Taking the listing below, restate word for word each line from the line with "Я уже знаю в чем неисправность и какой" to the line with "Диагностика проводится бесплатно?", ends included, and stop there.
(DATA PROVIDED)
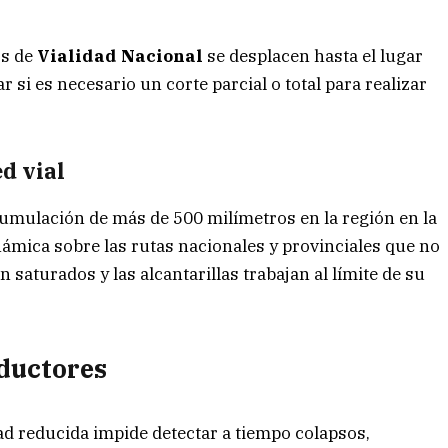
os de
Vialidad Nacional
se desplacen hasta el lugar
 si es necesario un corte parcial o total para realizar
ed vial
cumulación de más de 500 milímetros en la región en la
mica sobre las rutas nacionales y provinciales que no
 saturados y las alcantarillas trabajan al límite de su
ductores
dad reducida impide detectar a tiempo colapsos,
(End DATA PROVIDED)
(DATA PROVIDED)
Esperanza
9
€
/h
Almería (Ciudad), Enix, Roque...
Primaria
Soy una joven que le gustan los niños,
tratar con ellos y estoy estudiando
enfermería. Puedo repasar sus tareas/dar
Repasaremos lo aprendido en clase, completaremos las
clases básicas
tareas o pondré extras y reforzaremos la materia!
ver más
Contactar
(End DATA PROVIDED)
(DATA PROVIDED)
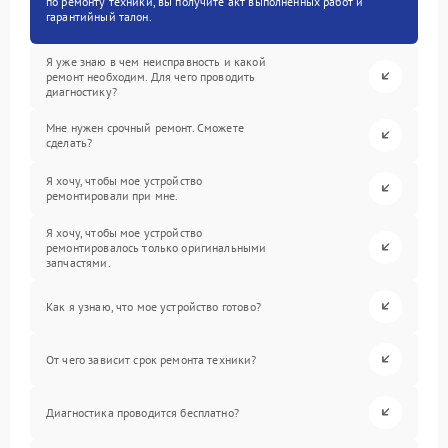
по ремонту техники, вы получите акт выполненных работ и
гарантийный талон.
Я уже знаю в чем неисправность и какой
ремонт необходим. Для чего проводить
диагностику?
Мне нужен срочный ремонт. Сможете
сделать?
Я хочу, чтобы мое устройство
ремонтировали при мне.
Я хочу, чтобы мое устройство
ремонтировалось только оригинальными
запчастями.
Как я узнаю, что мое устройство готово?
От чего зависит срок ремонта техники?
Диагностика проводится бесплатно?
(End DATA PROVIDED)
EXERCISE ANSWER >>
Я уже знаю в чем неисправность и какой
ремонт необходим. Для чего проводить
диагностику?
Мне нужен срочный ремонт. Сможете
сделать?
Я хочу, чтобы мое устройство
ремонтировали при мне.
Я хочу, чтобы мое устройство
ремонтировалось только оригинальными
запчастями.
Как я узнаю, что мое устройство готово?
От чего зависит срок ремонта техники?
Диагностика проводится бесплатно?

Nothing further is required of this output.